The records below must be repeated exactly, but without their pictures.

BEGIN The data

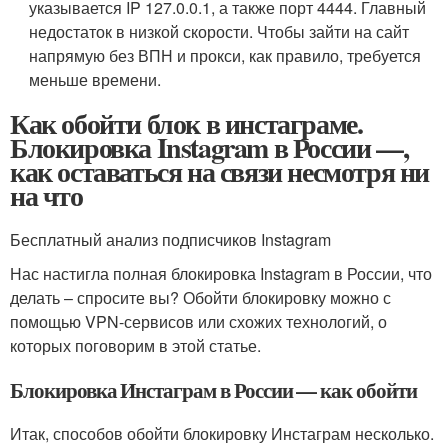
указывается IP 127.0.0.1, а также порт 4444. Главный
недостаток в низкой скорости. Чтобы зайти на сайт
напрямую без ВПН и прокси, как правило, требуется
меньше времени.
Как обойти блок в инстаграме.
Блокировка Instagram в России —,
как оставаться на связи несмотря ни
на что
Бесплатный анализ подписчиков Instagram
Нас настигла полная блокировка Instagram в России, что
делать – спросите вы? Обойти блокировку можно с
помощью VPN-сервисов или схожих технологий, о
которых поговорим в этой статье.
Блокировка Инстаграм в России — как обойти
Итак, способов обойти блокировку Инстаграм несколько.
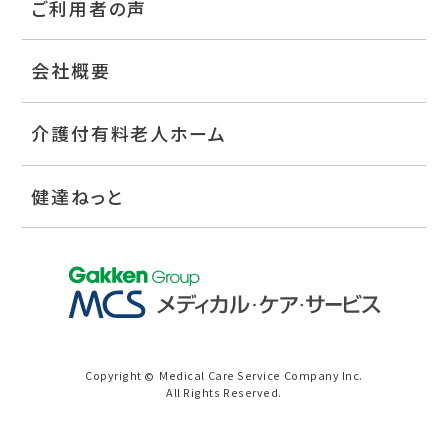
ご利用者の声
会社概要
介護付有料老人ホーム
健達ねっと
Copyright
Medical Care Service Company Inc.
©
All Rights Reserved.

END The data

Answer below:
указывается IP 127.0.0.1, а также порт 4444. Главный
недостаток в низкой скорости. Чтобы зайти на сайт
напрямую без ВПН и прокси, как правило, требуется
меньше времени.
Как обойти блок в инстаграме.
Блокировка Instagram в России —,
как оставаться на связи несмотря ни
на что
Бесплатный анализ подписчиков Instagram
Нас настигла полная блокировка Instagram в России, что
делать – спросите вы? Обойти блокировку можно с
помощью VPN-сервисов или схожих технологий, о
которых поговорим в этой статье.
Блокировка Инстаграм в России — как обойти
Итак, способов обойти блокировку Инстаграм несколько.
ご利用者の声
会社概要
介護付有料老人ホーム
健達ねっと
Copyright
Medical Care Service Company Inc.
©
All Rights Reserved.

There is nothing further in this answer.